I am of two minds about my loneliness during adolescence, as much as I am about the sociability of my children in their adolescence now.

Call me Faceless.  I was the boy perpetually looking through the fence, behind a wall of occipital buns, never expecting to be offered a part in the ongoing story of rock-paper-scissors or soccer, ping pong, volley ball or card trading.  I didn't care much about sports or any sort of competition, but the cards surely looked colorful, shimmering, giving out a strange smell of novelty I could catch even from a good distance.  I didn't know where them little people got them beautiful cards.  I didn't ask my parents if they could get me some too.  I never expected to be given any.

I went to the library to make friends.  One time I took out some books before class and finished them before the first break.  Tidy/anal as I was when it comes to not keeping what is not mine, I brought them back to the librarian (back then you would need to face a human being to hand stuffs over) during the break and she wasn't happy.  She thought I was wasting her time, taking out stuffs that I didn't want and now troubling her to shelf them back.  Of course I couldn't confess I was reading during class--that could possibly result in public shaming (that, honestly, could have been fun).
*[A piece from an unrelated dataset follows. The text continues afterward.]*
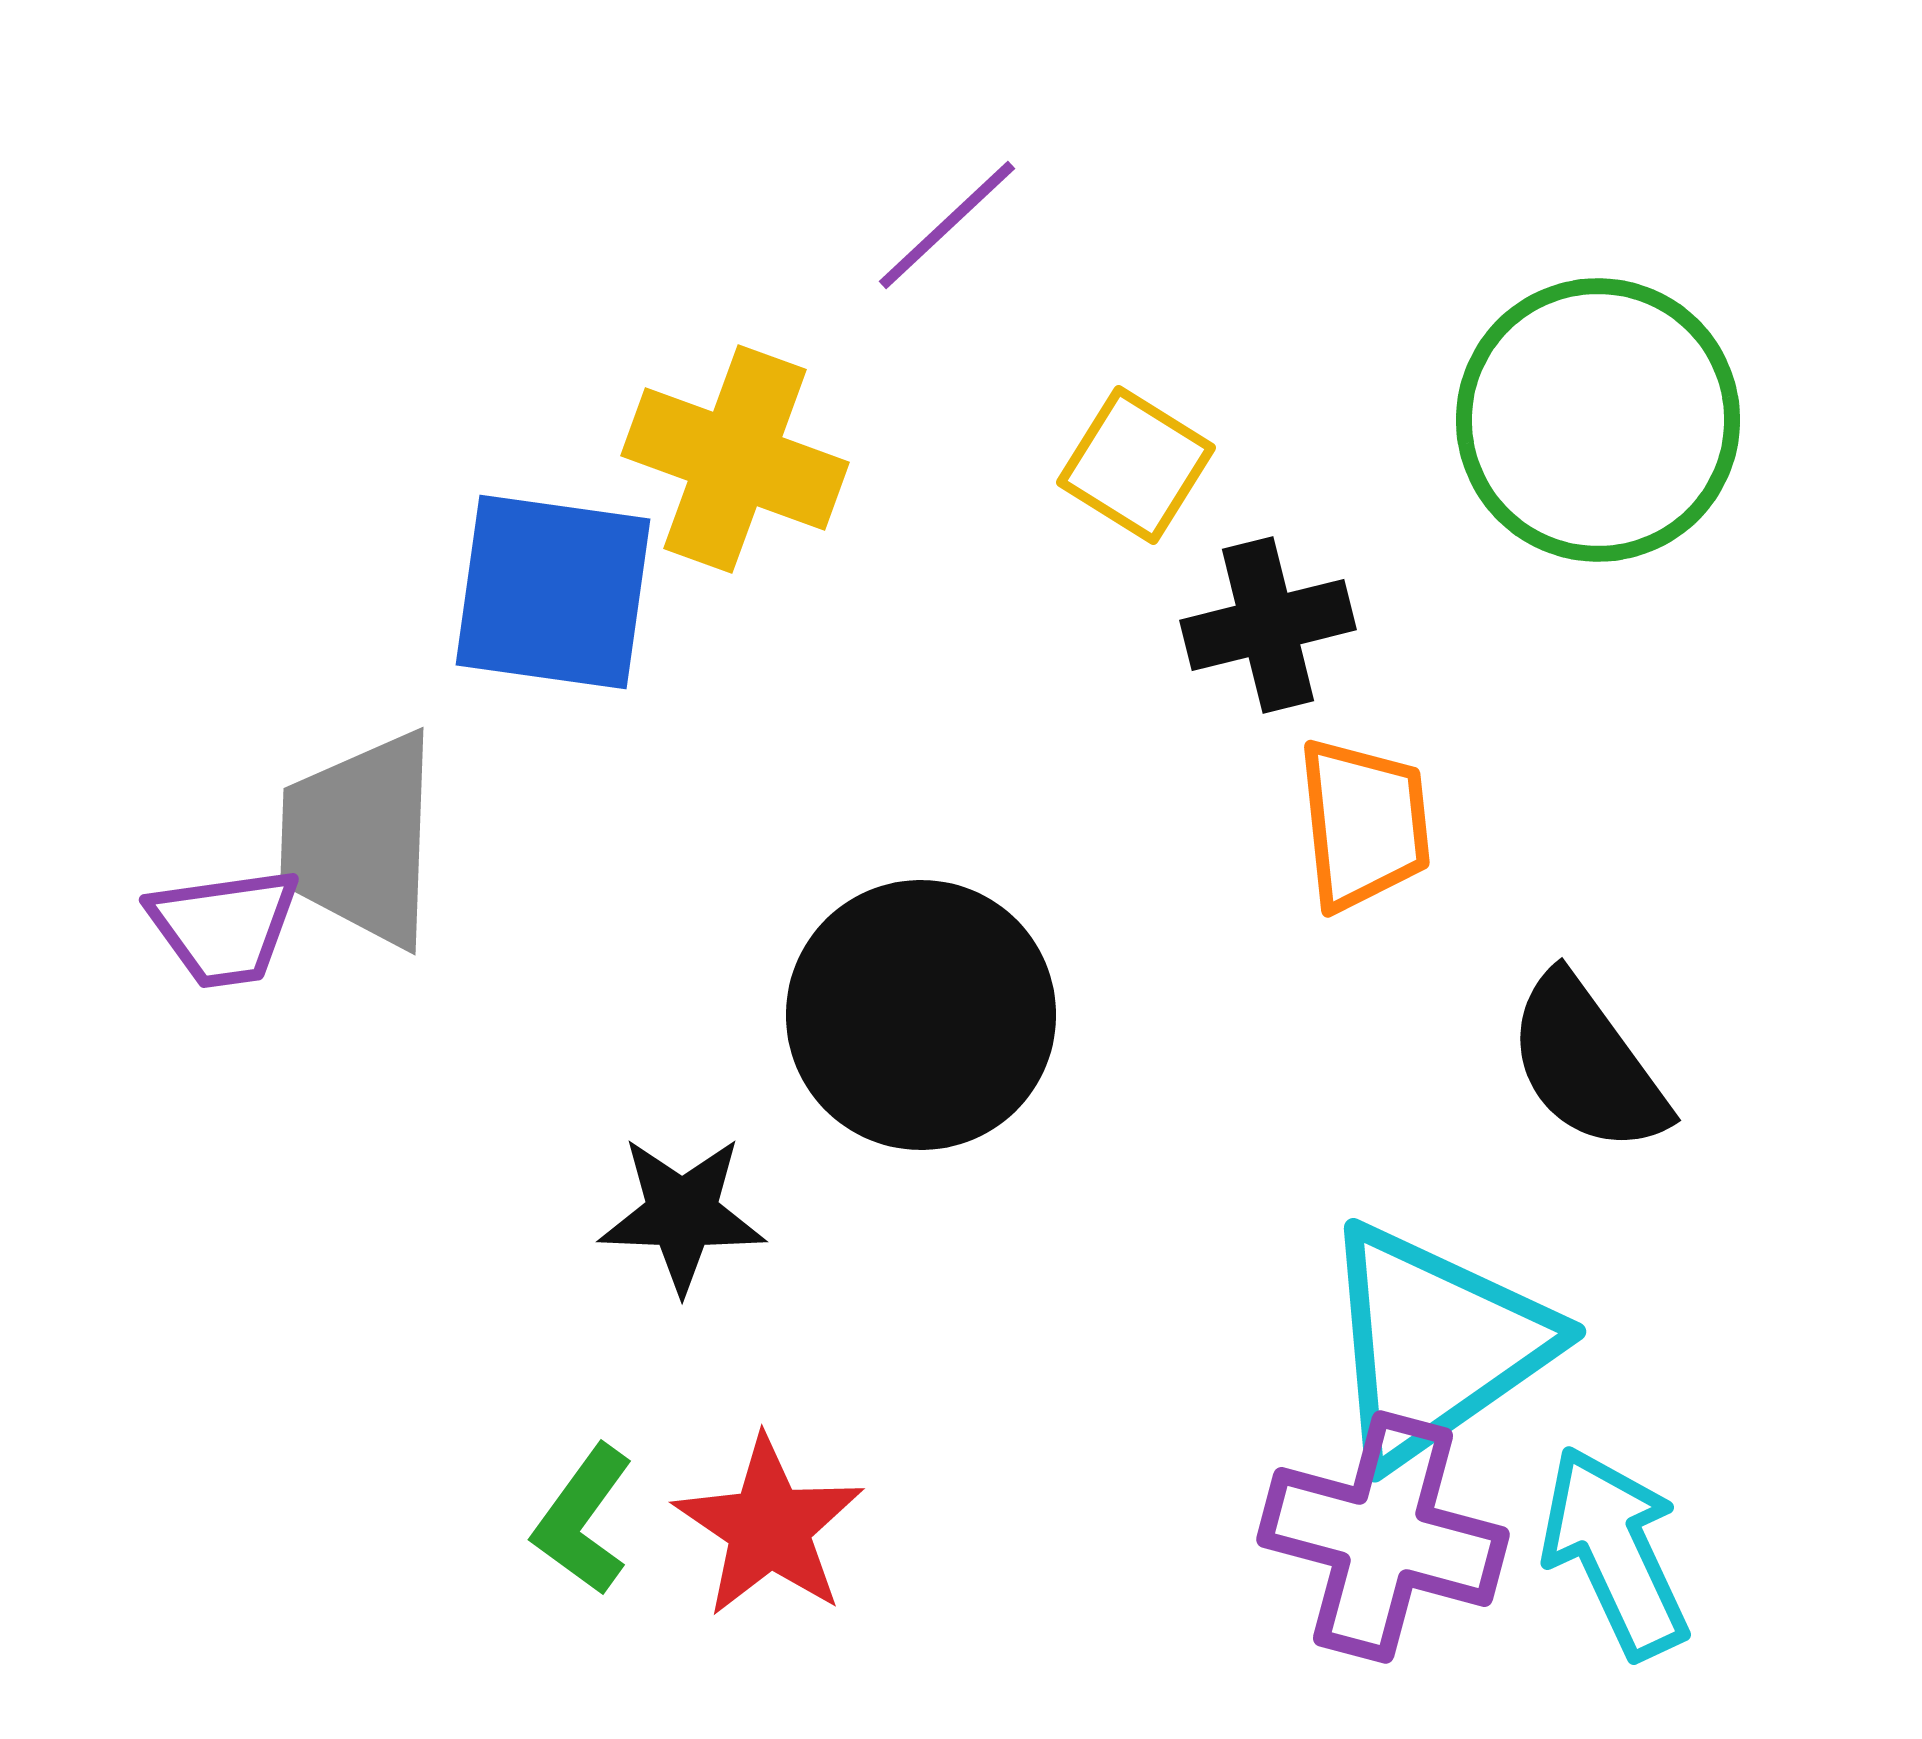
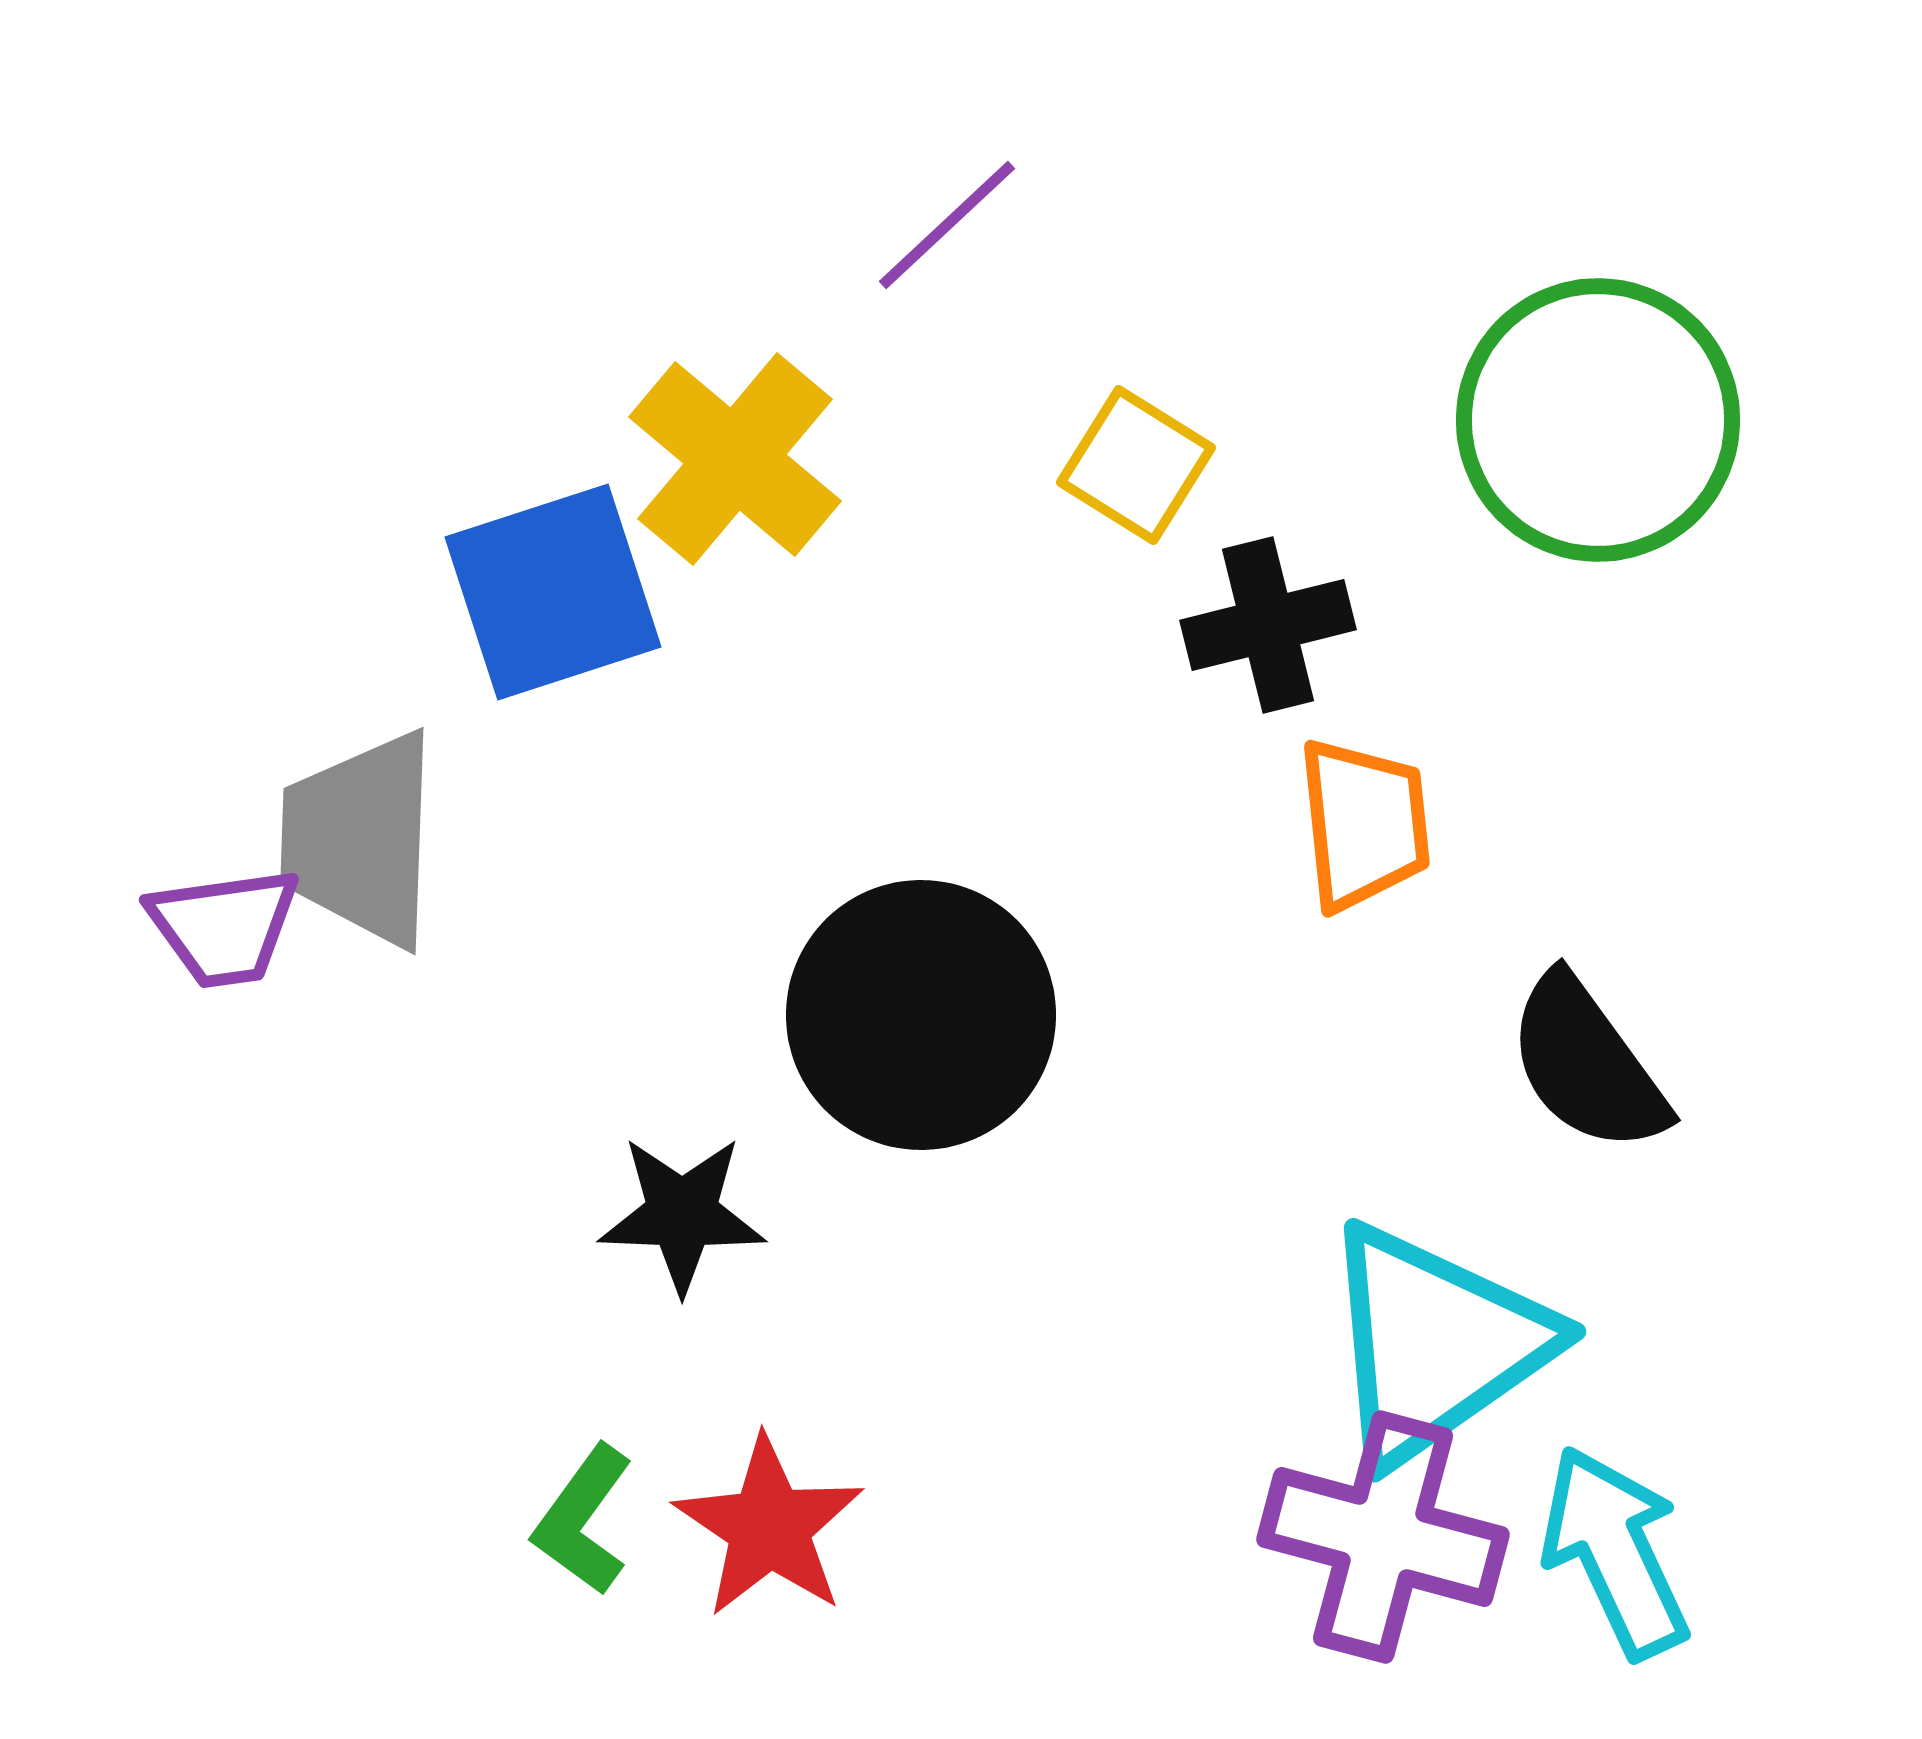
yellow cross: rotated 20 degrees clockwise
blue square: rotated 26 degrees counterclockwise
I heard from you and the news that fire is ripping through Oregon, and your family is put on notice to get ready to evacuate.

I was thinking about writing to you only after the fire is gone, since I've missed the opportunity before it came.  To write to you now during the inferno of your experience is probably crass of me.  Call me Heartless.

Back to normal, this must be your wish now.  Sure as hellfire I know it would be mine if I am where you are.  Yet the fire must have started somewhere and go on ravaging someone else.  Why not your town, your house?  Why not you?

Every time I write I see myself one day writing from a hospital bed--that is, if I am not paralyzed from the neck down or already a vegetable.  God is there before and after the fire, but today He shows up to ask for a personal face-to-face with you.  Today is the day you shall know who you are, and maybe a little bit more about who He is.  If you grew up speaking the language that is the opening of Richard Wright's Black Boy or Frederick Buechner's Brendan, you should know this is your moment to speak in tongue of fire, not before or after.  You would have known Days of Heaven are also days of locust and fire.

My children speak differently, and to some extent I am happy for them.  They get along with people speaking the same tongue.  Back to normal.  I try to see them one day in the fiery furnace and wonder if they will have a Shadrach, Meshach, or Abednego for a friend.

But that is not my vision to see.  It is theirs.